PROBLEM STATEMENT: Look through the material beneath and copy each line with the word "Valencia".

EXTRACTED MATERIAL:
◆ ◆ ◆ ◆ ◆
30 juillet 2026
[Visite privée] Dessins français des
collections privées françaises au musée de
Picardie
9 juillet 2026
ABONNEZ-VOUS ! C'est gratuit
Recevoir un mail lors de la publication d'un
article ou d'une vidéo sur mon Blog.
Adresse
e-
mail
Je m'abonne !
◆ ◆ ◆ ◆ ◆
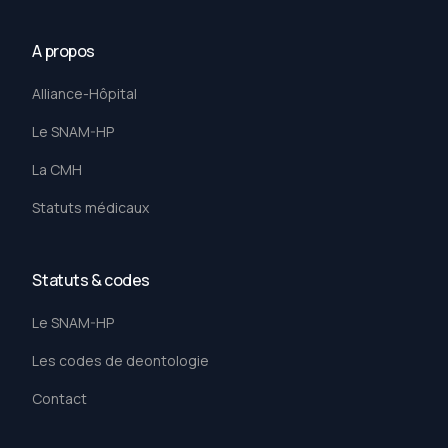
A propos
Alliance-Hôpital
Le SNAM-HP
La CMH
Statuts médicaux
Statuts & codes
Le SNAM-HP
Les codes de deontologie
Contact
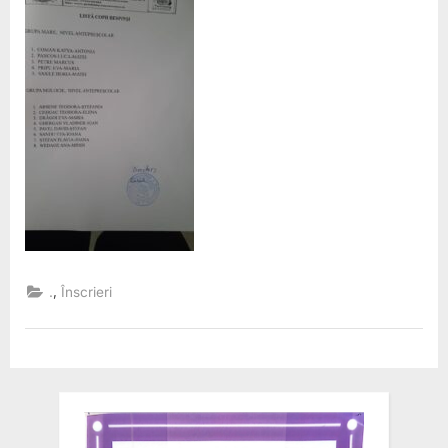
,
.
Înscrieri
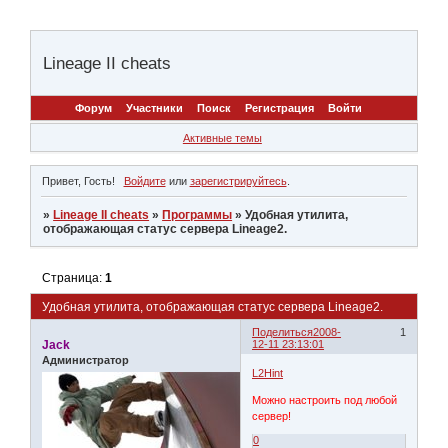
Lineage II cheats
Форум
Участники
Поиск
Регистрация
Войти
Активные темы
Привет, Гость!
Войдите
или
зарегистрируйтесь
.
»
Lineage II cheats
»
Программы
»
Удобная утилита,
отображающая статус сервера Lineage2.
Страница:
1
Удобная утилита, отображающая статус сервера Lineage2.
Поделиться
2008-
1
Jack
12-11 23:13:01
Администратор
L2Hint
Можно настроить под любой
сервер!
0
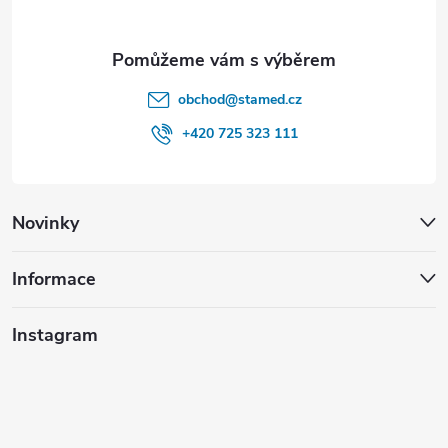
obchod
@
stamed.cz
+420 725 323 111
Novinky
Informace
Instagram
◆ ◆ ◆ ◆ ◆
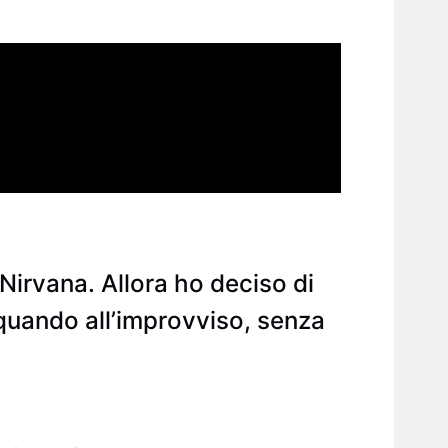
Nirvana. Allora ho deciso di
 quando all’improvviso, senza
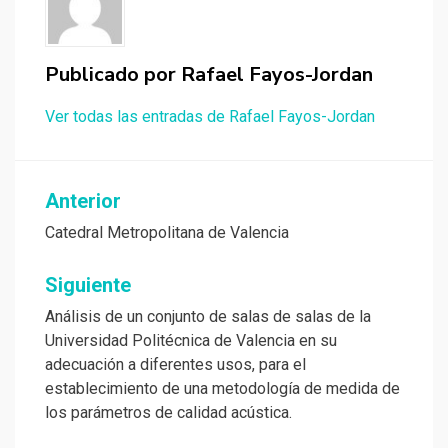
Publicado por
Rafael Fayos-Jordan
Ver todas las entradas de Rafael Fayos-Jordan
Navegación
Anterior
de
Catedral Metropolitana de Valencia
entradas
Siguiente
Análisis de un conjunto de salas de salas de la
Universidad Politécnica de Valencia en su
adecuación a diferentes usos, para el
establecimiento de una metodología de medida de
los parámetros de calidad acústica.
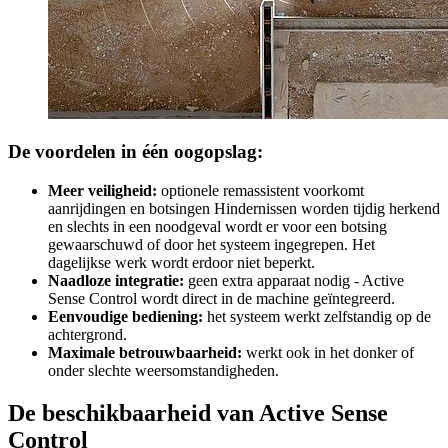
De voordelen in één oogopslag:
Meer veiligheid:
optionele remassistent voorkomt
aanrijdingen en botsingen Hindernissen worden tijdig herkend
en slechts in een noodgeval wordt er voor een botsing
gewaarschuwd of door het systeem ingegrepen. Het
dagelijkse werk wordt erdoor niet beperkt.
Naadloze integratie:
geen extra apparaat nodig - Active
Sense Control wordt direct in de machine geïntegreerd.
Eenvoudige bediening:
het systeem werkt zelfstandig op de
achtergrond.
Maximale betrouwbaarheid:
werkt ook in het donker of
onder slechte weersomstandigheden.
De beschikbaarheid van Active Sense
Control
◆ ◆ ◆ ◆ ◆
TASK RESPONSE:
Catedral Metropolitana de Valencia
Universidad Politécnica de Valencia en su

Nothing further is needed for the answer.